The pleasure lies in the spatial reasoning. Solving means working out which connections are forced, an island showing a high number relative to its few neighbours often must use double bridges, and tracing how the no-crossing and single-network rules eliminate possibilities. The puzzle has a satisfying, almost architectural quality, since you are literally building a connected structure, and the "all one network" rule adds a clever global constraint that can resolve otherwise ambiguous spots.

It costs little, found in puzzle books and free apps, needs only a pencil or a screen, and suits anyone who enjoys visual logic puzzles and a change from number grids. The combination of simple rules, genuinely spatial deduction, and the elegant goal of building one connected island network makes Hashi bridges puzzles an absorbing and refreshing mind-at-play pursuit.

How it works

Learn the handful of rules and start with an easy grid, because Hashi's logic is intuitive once the constraints are clear. The rules: connect numbered islands with straight horizontal or vertical bridges; each island must have exactly its number of bridge ends; at most two bridges join any pair; bridges cannot cross or pass through islands; and all islands must end up in one connected network. Begin with a small, easy puzzle in a book or app to get a feel for how the constraints interact.

Look for forced connections to start. Certain islands compel particular bridges: an island whose number equals the maximum it could possibly take given its neighbours must use all those bridges, for instance a central island numbered eight must double-bridge all four neighbours, and an island numbered three with only two neighbours has limited options. Identify these forced bridges first and draw them in, since they give certain footholds. Marking how many bridges each island still needs as you go helps track progress.

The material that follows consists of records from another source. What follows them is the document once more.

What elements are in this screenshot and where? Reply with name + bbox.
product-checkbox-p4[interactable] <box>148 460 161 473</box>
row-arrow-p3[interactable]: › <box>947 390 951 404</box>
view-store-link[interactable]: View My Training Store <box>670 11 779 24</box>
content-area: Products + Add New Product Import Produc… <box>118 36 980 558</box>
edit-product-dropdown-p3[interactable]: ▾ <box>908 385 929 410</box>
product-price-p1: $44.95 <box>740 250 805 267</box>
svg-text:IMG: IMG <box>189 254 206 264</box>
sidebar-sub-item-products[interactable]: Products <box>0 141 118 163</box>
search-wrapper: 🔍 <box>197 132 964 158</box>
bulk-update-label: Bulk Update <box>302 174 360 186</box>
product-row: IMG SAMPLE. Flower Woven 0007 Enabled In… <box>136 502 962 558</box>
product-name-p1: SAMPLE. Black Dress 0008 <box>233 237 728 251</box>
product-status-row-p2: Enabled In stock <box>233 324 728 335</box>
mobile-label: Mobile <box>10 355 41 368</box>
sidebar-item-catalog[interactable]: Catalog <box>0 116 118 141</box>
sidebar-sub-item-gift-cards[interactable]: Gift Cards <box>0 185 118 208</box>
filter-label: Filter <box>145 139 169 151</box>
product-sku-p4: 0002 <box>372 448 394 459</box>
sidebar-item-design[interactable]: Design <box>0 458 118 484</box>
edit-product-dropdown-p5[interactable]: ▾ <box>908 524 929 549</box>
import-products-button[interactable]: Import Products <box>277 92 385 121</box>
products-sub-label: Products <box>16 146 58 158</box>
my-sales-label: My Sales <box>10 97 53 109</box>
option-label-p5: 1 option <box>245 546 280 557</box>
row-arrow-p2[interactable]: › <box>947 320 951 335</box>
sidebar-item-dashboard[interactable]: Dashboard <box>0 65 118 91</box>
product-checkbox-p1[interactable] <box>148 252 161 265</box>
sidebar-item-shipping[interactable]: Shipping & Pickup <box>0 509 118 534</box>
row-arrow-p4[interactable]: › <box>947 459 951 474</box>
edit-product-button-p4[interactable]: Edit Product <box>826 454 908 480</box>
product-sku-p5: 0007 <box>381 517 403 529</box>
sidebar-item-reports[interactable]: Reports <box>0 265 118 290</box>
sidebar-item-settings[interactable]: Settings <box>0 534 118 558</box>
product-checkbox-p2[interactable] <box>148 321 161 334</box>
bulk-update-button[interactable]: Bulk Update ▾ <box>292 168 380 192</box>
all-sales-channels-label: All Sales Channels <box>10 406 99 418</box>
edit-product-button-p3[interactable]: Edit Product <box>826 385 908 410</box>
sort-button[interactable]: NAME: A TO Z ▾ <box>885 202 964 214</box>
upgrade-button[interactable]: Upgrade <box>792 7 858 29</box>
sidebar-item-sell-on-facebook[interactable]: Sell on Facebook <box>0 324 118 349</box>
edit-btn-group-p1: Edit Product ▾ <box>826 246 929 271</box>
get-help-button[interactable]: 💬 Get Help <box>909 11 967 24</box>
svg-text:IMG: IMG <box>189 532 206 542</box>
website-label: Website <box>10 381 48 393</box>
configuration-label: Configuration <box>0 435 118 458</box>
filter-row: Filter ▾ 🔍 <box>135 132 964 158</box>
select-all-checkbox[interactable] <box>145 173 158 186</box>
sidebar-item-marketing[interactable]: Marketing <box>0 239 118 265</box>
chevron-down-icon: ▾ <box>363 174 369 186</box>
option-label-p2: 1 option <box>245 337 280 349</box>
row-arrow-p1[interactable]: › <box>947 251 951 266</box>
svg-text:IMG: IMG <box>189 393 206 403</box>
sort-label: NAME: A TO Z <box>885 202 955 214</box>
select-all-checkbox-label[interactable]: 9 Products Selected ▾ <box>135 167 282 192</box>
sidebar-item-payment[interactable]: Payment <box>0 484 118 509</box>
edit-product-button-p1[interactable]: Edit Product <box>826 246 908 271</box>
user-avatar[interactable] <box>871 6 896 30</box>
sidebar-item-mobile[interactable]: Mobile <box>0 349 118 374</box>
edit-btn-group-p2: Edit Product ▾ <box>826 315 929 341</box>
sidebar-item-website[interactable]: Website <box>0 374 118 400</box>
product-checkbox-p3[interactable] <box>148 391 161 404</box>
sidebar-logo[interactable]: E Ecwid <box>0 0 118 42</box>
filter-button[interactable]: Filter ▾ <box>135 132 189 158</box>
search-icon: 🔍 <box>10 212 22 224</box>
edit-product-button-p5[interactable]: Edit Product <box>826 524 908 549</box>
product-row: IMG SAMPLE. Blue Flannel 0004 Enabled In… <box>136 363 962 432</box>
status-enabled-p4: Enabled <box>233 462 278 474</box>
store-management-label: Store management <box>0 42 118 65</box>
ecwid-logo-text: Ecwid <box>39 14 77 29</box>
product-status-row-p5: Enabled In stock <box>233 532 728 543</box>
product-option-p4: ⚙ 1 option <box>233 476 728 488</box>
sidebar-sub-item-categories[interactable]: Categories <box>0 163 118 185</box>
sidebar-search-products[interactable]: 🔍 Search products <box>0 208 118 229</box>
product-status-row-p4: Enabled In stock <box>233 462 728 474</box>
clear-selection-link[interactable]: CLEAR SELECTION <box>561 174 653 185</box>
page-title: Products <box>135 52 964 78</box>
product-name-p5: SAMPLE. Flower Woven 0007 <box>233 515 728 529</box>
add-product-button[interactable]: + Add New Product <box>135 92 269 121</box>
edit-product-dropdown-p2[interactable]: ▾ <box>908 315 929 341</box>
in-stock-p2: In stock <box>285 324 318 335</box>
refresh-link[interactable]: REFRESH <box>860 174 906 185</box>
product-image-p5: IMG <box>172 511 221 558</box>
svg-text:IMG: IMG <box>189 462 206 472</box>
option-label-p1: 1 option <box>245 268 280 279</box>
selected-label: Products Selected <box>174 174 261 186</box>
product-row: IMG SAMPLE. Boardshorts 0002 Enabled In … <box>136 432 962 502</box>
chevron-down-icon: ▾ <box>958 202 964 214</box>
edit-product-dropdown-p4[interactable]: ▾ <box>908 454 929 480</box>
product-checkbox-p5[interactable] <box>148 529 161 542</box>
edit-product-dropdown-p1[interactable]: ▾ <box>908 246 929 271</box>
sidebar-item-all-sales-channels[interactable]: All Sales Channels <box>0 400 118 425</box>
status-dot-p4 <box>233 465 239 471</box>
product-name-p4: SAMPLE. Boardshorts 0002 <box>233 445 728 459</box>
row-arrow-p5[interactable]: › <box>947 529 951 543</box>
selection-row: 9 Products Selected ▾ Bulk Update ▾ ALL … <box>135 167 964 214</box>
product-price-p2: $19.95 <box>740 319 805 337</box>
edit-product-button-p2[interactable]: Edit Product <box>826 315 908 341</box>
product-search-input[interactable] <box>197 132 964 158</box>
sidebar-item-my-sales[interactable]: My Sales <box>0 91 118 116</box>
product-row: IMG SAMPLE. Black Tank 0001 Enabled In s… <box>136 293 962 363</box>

Deduce the rest using the no-crossing and single-network rules. Once forced bridges are placed, they constrain their neighbours, reducing options elsewhere in a chain of deduction. The no-crossing rule eliminates bridges that would intersect ones already drawn, and the all-one-network rule lets you reject any connection that would prematurely seal off an isolated closed group. Work systematically, returning to islands whose remaining needs are now forced. With patience these rules always lead to the unique solution, so no guessing is required.

Use the rule that all islands must form one connected network to rule out connections that would seal off a separate closed loop, since this global constraint resolves spots that local counting alone cannot.

Benefits

Elegant Spatial Logic Rich Deduction From Simple Rules No Arithmetic Beyond Counting Satisfying Network-Building Goal Difficulty Scales Widely Screen-Free on Paper Cheap or Free to Play

What you need

Here's what to gather before you start. The essentials are marked.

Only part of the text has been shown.